Twitter thread on open-source AI

Richard_Ngo

This is a linkpost for https://x.com/RichardMCNgo/status/1813673154851824078

Some thoughts on open-source AI (copied over from a recent twitter thread):

1. We should have a strong prior favoring open source. It’s been a huge success driving tech progress over many decades. We forget how counterintuitive it was originally, and shouldn’t take it for granted.

2. Open source has also been very valuable for alignment. It’s key to progress on interpretability, as outlined here.

3. I am concerned, however, that offense will heavily outpace defense in the long term. As AI accelerates science, many new WMDs will emerge. Even if defense of infrastructure keeps up with offense, human bodies are a roughly fixed and very vulnerable attack surface.

4. A central concern about open source AI: it’ll allow terrorists to build bioweapons. This shouldn’t be dismissed, but IMO it’s easy to be disproportionately scared of terrorism. More central risks are eg “North Korea becomes capable of killing billions”, which they aren’t now.

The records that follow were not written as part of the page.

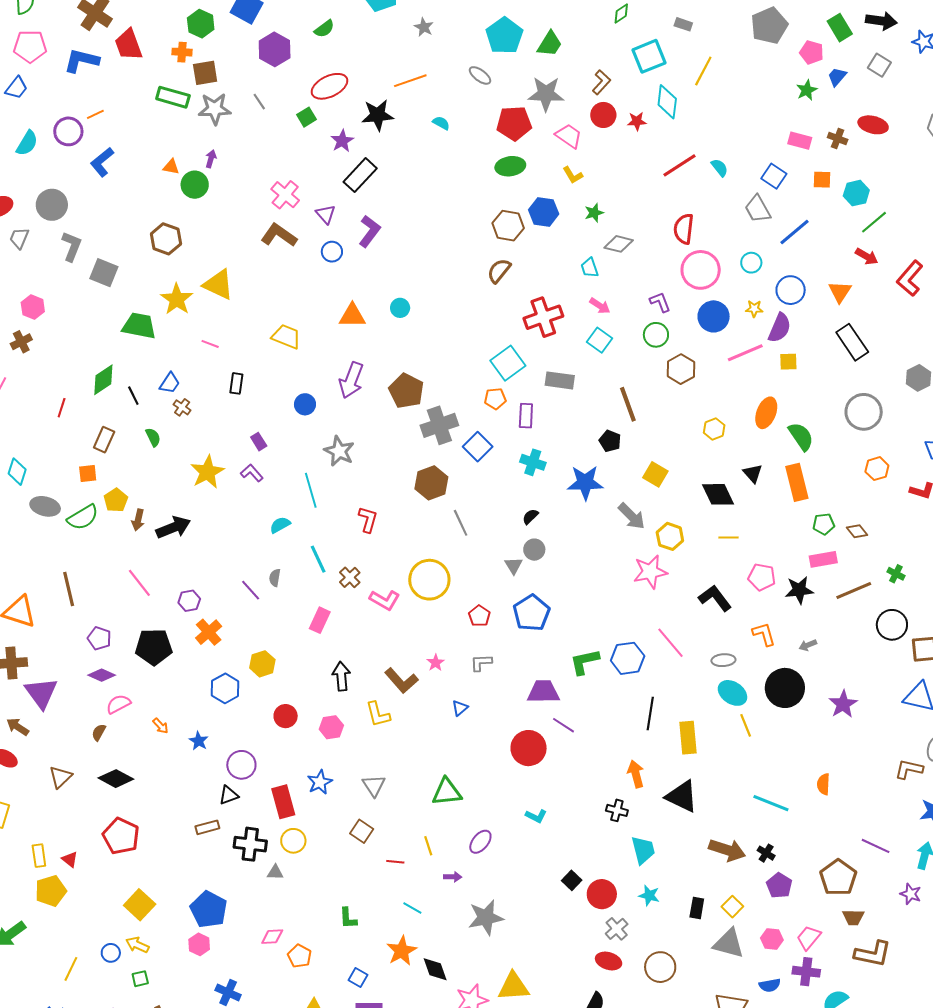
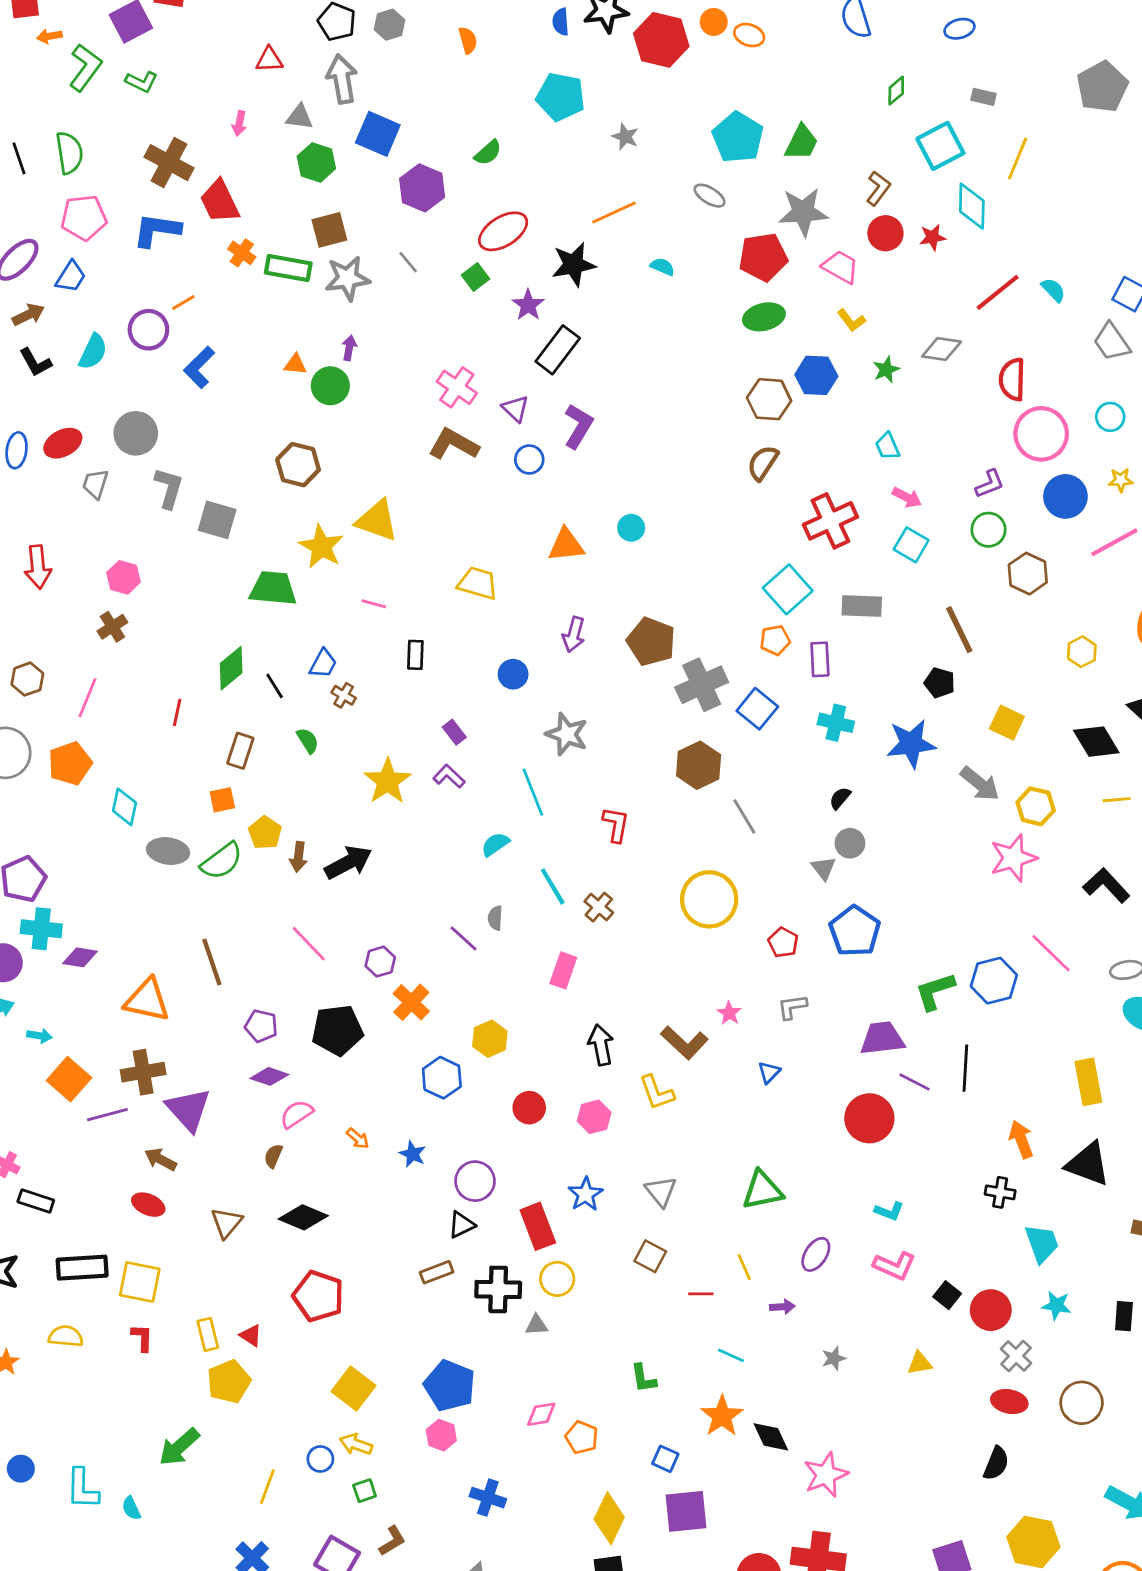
orange cross: (182, 52) -> (242, 253), moved, turned 36
gray diamond: (619, 244) -> (942, 349), moved
purple L-shape: (660, 302) -> (990, 484), turned 95
purple arrow: (351, 380) -> (574, 634), size x0.7
pink L-shape: (385, 600) -> (894, 1266), moved
black line: (650, 713) -> (965, 1068), moved
gray star: (486, 917) -> (834, 1358), size x0.5
yellow triangle: (513, 987) -> (920, 1363), moved, size x0.6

5. Another worry: misaligned open-source models will go rogue and autonomously spread across the internet. Rogue AIs are a real concern, but they wouldn’t gain much power via this strategy. We should worry more about power grabs from AIs deployed inside influential institutions.

6. In my ideal world, open source would lag a year or two behind the frontier, so that the world has a chance to evaluate and prepare for big risks before a free-for-all starts. But that’s the status quo! So I expect the main action will continue to be with closed-source models.

7. If open-source seems like it’ll catch up to or surpass closed source models, then I’d favor mandating a “responsible disclosure” period (analogous to cybersecurity) that lets people incorporate the model into their defenses (maybe via API?) before the weights are released.

8. I got this idea from Sam Marks. Though unlike him I think the process should have a fixed length, since it’d be easy for it to get bogged down in red tape and special interests otherwise.

9. Almost everyone agrees that we should be very careful about models which can design new WMDs. The current fights are mostly about how many procedural constraints we should lock in now, reflecting a breakdown of trust between AI safety people and accelerationists.

10. Ultimately the future of open source will depend on how the US NatSec apparatus orients to superhuman AIs. This requires nuanced thinking: no worldview as simple as “release everything”, “shut down everything”, or “defeat China at all costs” will survive contact with reality.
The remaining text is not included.